Amount vs Days spending and Trying to find Debit or Credit on top of it

 data <- read.csv("D:/tmp/mlclass-ex1-005/mlclass-ex3-005/R-Studio/account.csv")  
 head(data)  
 #Replace the comma from Amount  
 data$Amount <- as.numeric(gsub(",", "", gsub("", "", data$Amount)))  
 #Plotting 2-Dimensional Using Box Plot  
 #Trying plot Amounts based on Credit or Debit  
 boxplot(Amount ~ Transaction , data = data , col = "red")  
 #Credit is More than Debit , hows that possible , that is because I am comparaing  
 # based on the amount not with frequency , so amount speaks a total different chapter  
 #Histogram representation for the same purpose  
 hist(subset(data,Transaction == "Dr.")$Amount, col = "green" , breaks = 20)  
 hist(subset(data,Transaction == "Cr.")$Amount, col = "green" , breaks = 20)  
 #data$Transaction <- as.numeric(data$Transaction=="Dr.")  
 #ScatterPlot   
 #Split Date in Day Month & year  
 data$Transaction.Date <- as.Date(data$Transaction.Date, format="%d/%m/%Y")  
 month = as.numeric(format(data$Transaction.Date, format = "%m"))  
 day = as.numeric(format(data$Transaction.Date, format = "%d"))  
 year = as.numeric(format(data$Transaction.Date, format = "%Y"))  
 #Shows the Amount transaction on Each day , and col sepeartes the value based on Dr. or Cr. type  
 with(data,plot(day,Amount, col = Transaction)) #col will take Dr. as color red  
 abline( h = 82000, lwd = 2, lty = 2, col = "green")   
 #points(data$Amount,data$Transaction == "Dr.",col = "blue")  
 #points(data$Amount,data$Transaction == "Cr.",col = "red")  
 #Seperate the data based on year  
 #with(data,plot(day,Amount, col = Year))  
 #MULTIPLE SCATTERPLOT like I Did in Histogram  
 s1 <- subset(data,Transaction == "Dr.")  
 s2 <- subset(data,Transaction == "Cr.")  
 with(s1,plot(c(1:nrow(s1)),Amount,main = "Debit"))  
 #day is not equal to size of x , so we need to find  
 with(s2,plot(c(1:nrow(s2)),Amount,main = "Credit"))

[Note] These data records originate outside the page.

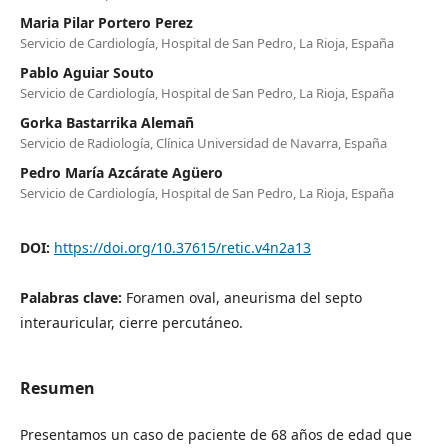
Maria Pilar Portero Perez
Servicio de Cardiología, Hospital de San Pedro, La Rioja, España
Pablo Aguiar Souto
Servicio de Cardiología, Hospital de San Pedro, La Rioja, España
Gorka Bastarrika Alemañ
Servicio de Radiología, Clínica Universidad de Navarra, España
Pedro María Azcárate Agüero
Servicio de Cardiología, Hospital de San Pedro, La Rioja, España
DOI:
https://doi.org/10.37615/retic.v4n2a13
Palabras clave:
Foramen oval, aneurisma del septo
interauricular, cierre percutáneo.
Resumen
Presentamos un caso de paciente de 68 años de edad que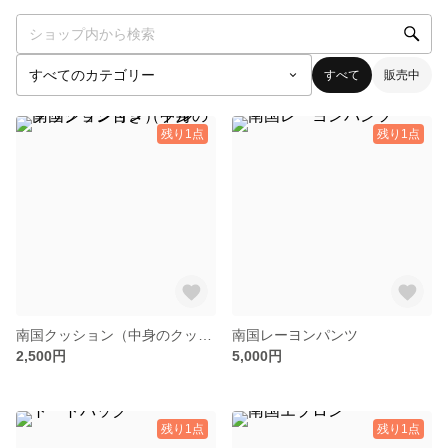
すべて
販売中
残り1点
残り1点
南国クッション（中身のクッション付き）ブルー
南国レーヨンパンツ
2,500円
5,000円
残り1点
残り1点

So whenever the data comes, proper basic visualization is going to solve most of the trouble and that is what we did and that is called Exploratory Data Analysis.
We got the preview of data , and almost tried to follow the principles... is it .. have I actually followed all the principles....... :)

So its a kind of quick and dirty approach to summarize the data and it just ease our job to decide the model and strategy for the next step.